Quarantine file targets default to Parquet (override with quarantine.format, or metadata.quarantine_format, or file suffix).
Quarantine table targets on Spark default to Delta (override with metadata.quarantine_table_format).
Non-Spark engines support CSV, Parquet, and Delta for quarantine file targets.

If you need an unsupported combination, use Spark or route through an external staging step.

LLM Extraction Engine

The LLM engine (engines/llm.py) extracts structured data from unstructured inputs:

Provider	API Key Env Var	Notes
`openai`	`OPENAI_API_KEY`	GPT-4o, GPT-4o-mini
`azure_openai`	`AZURE_OPENAI_API_KEY` + `AZURE_OPENAI_ENDPOINT`	Azure-hosted OpenAI
`anthropic`	`ANTHROPIC_API_KEY`	Claude 3.5 Sonnet, Haiku
`google`	`GOOGLE_API_KEY`	Gemini 2.0 Flash
`bedrock`	AWS credentials (boto3)	Claude, Llama, Titan via AWS
`ollama`	None (local)	Any Ollama model, default `http://localhost:11434`
`local`	None (local)	HuggingFace Transformers (Phi-3-mini default)
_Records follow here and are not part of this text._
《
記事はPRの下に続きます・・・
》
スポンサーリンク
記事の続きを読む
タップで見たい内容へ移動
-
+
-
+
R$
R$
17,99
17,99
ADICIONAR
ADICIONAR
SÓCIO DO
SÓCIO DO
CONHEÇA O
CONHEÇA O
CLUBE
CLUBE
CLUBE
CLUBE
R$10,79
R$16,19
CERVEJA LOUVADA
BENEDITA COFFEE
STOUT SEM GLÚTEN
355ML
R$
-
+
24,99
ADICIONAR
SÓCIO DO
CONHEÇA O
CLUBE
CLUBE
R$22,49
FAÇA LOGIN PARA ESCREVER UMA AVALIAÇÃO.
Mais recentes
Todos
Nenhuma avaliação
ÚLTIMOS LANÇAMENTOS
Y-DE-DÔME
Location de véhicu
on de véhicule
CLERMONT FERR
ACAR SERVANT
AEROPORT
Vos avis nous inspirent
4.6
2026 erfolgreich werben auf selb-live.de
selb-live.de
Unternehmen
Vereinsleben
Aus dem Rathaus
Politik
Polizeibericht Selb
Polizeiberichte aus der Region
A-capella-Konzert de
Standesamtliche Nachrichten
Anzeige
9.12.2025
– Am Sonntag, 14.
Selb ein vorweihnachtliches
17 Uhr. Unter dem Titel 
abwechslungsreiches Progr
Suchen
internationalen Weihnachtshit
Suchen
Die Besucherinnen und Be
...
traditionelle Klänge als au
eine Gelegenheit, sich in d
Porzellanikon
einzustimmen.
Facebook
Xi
Preprocessing supports PDF (OCR), image, audio (Whisper), and video inputs.

Lakehouse Catalog Notes (Unity Catalog / Fabric)

Unity Catalog external tables work with Polars/Pandas. LakeLogic resolves 3-part table names (catalog.schema.table) to storage paths via the Databricks API, then reads/writes via delta-rs. No Spark needed.
UC managed tables require Spark. Managed tables don't expose a direct storage path — if resolution returns no storage_location, Spark is required.
Iceberg tables in a catalog require Spark. File-based Iceberg output is not the same as a catalog-managed table.
Delta via delta-rs is used automatically by LakeLogic for read, write, merge, vacuum, and time travel on any Delta table accessible via path. A standalone DeltaAdapter class is also available for ad-hoc use outside the pipeline.